*** Begin section ***

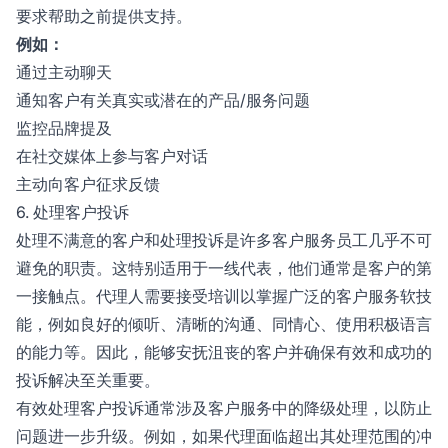
要求帮助之前提供支持。
例如：
通过主动聊天
通知客户有关真实或潜在的产品/服务问题
监控品牌提及
在社交媒体上参与客户对话
主动向客户征求反馈
6. 处理客户投诉
处理不满意的客户和处理投诉是许多客户服务员工几乎不可
避免的职责。这特别适用于一线代表，他们通常是客户的第
一接触点。代理人需要接受培训以掌握广泛的客户服务软技
能，例如良好的倾听、清晰的沟通、同情心、使用积极语言
的能力等。因此，能够安抚沮丧的客户并确保有效和成功的
投诉解决至关重要。
有效处理客户投诉通常涉及客户服务中的降级处理，以防止
问题进一步升级。例如，如果代理面临超出其处理范围的冲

*** End section ***

→ **TASK REQUIREMENTS**
Wherever a picture appears in the records, omit it, and transcribe everything else exactly.

→ **REPLY**
要求帮助之前提供支持。
例如：
通过主动聊天
通知客户有关真实或潜在的产品/服务问题
监控品牌提及
在社交媒体上参与客户对话
主动向客户征求反馈
6. 处理客户投诉
处理不满意的客户和处理投诉是许多客户服务员工几乎不可
避免的职责。这特别适用于一线代表，他们通常是客户的第
一接触点。代理人需要接受培训以掌握广泛的客户服务软技
能，例如良好的倾听、清晰的沟通、同情心、使用积极语言
的能力等。因此，能够安抚沮丧的客户并确保有效和成功的
投诉解决至关重要。
有效处理客户投诉通常涉及客户服务中的降级处理，以防止
问题进一步升级。例如，如果代理面临超出其处理范围的冲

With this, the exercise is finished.